[Extracted material Boundary: Start]

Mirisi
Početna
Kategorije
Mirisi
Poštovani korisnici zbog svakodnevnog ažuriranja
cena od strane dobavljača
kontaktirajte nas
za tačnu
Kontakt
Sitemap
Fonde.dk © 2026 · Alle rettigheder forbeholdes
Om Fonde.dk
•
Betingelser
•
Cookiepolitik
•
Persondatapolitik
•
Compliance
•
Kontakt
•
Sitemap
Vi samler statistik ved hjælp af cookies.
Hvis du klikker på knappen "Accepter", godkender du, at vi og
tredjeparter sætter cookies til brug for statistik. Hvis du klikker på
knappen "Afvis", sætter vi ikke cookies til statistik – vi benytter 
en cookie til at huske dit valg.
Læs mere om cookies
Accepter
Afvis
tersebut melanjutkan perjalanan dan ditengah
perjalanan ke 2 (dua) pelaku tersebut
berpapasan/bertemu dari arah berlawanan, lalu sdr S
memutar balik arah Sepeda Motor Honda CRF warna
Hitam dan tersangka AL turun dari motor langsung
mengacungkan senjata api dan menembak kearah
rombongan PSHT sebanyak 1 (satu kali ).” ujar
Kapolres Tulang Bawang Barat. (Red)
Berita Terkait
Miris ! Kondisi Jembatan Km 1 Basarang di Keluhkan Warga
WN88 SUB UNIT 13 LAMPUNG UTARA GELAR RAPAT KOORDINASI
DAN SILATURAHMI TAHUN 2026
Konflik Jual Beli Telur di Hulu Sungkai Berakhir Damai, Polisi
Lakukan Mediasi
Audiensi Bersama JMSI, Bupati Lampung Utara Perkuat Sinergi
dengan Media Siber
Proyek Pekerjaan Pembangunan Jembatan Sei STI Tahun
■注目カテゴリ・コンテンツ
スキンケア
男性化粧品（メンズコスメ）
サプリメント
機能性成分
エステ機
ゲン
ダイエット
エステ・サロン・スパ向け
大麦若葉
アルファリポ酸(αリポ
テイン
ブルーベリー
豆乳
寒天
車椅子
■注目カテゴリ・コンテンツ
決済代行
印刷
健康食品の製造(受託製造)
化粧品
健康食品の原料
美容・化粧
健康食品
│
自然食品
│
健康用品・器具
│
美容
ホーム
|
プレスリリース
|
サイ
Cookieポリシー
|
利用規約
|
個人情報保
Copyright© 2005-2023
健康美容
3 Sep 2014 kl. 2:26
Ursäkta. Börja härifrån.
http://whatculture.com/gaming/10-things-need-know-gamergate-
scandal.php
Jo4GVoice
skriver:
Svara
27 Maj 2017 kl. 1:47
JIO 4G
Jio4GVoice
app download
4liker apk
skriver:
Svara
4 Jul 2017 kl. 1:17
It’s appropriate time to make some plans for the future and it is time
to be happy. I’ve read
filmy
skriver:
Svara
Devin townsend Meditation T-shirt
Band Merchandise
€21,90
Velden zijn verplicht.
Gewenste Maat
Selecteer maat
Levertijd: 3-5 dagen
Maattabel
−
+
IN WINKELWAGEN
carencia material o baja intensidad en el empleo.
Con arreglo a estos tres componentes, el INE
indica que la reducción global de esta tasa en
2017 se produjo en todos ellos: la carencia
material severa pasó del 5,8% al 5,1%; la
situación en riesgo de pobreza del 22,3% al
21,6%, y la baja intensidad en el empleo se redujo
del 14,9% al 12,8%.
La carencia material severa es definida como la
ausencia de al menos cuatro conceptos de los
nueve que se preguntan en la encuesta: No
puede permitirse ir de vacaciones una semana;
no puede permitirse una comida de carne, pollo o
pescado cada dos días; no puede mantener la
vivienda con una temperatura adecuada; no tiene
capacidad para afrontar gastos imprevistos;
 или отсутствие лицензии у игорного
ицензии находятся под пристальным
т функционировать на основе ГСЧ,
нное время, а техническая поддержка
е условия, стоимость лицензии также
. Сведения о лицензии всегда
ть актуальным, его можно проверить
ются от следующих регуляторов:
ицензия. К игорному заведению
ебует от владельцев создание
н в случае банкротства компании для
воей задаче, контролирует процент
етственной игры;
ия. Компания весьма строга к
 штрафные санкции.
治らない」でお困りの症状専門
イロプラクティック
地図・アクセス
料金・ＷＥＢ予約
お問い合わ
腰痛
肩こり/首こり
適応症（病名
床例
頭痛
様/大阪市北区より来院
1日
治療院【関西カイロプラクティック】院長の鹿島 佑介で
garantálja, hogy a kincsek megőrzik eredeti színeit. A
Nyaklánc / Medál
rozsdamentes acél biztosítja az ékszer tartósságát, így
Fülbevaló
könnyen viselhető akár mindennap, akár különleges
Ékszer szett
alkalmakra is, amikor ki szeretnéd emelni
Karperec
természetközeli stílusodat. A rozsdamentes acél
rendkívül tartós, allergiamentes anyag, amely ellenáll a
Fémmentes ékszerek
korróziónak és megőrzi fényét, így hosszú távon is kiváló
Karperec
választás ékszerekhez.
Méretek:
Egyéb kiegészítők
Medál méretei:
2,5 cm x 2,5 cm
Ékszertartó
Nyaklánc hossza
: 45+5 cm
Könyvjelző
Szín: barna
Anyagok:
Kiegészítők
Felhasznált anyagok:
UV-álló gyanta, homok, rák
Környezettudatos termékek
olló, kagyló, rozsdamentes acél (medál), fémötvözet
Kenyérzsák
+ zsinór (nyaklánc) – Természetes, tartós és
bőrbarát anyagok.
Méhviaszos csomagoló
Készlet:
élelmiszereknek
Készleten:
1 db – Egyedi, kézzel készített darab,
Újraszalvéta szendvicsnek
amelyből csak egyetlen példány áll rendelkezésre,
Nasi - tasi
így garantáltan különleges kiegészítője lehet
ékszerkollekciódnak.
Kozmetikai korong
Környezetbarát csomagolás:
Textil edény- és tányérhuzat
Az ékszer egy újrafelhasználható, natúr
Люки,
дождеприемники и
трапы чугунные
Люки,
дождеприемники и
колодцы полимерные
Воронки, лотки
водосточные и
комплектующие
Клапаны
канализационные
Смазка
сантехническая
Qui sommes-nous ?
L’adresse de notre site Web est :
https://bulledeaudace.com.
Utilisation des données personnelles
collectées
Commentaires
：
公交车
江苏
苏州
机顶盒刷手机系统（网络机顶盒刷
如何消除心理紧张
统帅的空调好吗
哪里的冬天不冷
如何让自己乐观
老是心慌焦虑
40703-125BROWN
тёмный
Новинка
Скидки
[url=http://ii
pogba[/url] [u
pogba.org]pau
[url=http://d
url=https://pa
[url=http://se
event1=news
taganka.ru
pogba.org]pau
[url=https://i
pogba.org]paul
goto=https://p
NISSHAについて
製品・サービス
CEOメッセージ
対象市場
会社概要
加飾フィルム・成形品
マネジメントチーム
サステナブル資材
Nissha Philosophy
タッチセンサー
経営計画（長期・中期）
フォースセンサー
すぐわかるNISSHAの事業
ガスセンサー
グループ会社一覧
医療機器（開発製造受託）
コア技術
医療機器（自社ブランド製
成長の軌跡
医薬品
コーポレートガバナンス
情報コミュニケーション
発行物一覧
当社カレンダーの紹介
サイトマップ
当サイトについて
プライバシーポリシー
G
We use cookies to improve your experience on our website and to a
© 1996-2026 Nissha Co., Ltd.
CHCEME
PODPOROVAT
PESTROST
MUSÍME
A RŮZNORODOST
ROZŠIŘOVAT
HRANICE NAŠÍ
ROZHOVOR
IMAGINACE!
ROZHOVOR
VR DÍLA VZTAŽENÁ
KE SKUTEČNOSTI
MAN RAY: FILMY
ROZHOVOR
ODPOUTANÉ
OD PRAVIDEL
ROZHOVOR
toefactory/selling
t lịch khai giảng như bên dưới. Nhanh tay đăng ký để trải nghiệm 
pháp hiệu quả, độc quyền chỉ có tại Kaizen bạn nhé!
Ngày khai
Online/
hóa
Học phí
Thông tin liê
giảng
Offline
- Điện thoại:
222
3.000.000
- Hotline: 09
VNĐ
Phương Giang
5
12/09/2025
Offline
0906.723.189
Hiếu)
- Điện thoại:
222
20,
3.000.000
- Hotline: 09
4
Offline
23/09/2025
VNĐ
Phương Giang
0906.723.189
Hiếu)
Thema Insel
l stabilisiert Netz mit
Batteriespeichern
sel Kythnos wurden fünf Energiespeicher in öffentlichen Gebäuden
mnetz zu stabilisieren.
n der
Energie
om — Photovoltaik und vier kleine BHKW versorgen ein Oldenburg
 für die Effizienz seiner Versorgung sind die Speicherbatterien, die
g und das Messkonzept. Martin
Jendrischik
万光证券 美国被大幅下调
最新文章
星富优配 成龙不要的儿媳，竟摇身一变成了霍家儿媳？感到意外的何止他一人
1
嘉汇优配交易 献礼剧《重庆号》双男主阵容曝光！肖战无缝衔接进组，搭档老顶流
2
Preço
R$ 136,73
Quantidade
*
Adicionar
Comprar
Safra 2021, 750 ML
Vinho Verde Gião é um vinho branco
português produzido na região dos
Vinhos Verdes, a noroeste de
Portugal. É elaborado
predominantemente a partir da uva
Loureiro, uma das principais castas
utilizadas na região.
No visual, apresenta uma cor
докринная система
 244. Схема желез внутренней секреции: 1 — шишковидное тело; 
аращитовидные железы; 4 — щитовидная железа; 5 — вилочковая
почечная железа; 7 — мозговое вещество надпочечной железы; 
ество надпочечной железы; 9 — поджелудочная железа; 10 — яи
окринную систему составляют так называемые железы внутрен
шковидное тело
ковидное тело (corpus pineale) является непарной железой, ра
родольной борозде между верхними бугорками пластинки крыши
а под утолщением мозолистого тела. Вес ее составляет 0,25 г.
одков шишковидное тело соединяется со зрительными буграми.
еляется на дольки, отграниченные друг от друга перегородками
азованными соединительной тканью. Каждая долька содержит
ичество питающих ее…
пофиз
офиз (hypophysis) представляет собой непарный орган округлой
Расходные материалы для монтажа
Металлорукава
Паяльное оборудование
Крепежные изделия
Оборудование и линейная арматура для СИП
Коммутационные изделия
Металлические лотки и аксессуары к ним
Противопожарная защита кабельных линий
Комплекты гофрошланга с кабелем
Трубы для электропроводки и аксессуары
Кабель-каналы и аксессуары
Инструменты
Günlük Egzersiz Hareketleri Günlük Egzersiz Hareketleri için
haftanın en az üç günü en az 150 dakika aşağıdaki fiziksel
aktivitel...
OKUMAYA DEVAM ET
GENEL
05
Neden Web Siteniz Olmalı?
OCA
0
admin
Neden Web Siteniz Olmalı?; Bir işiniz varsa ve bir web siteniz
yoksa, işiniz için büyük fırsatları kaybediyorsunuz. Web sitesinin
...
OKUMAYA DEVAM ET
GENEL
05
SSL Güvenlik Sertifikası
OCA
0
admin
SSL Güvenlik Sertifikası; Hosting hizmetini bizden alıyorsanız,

[Extracted material Boundary: End]

Brief.
Write out exactly the lines from the start of the material through the line with "statistik – vi benytter". No other output is expected.

Expected answer.
Mirisi
Početna
Kategorije
Mirisi
Poštovani korisnici zbog svakodnevnog ažuriranja
cena od strane dobavljača
kontaktirajte nas
za tačnu
Kontakt
Sitemap
Fonde.dk © 2026 · Alle rettigheder forbeholdes
Om Fonde.dk
•
Betingelser
•
Cookiepolitik
•
Persondatapolitik
•
Compliance
•
Kontakt
•
Sitemap
Vi samler statistik ved hjælp af cookies.
Hvis du klikker på knappen "Accepter", godkender du, at vi og
tredjeparter sætter cookies til brug for statistik. Hvis du klikker på
knappen "Afvis", sætter vi ikke cookies til statistik – vi benytter 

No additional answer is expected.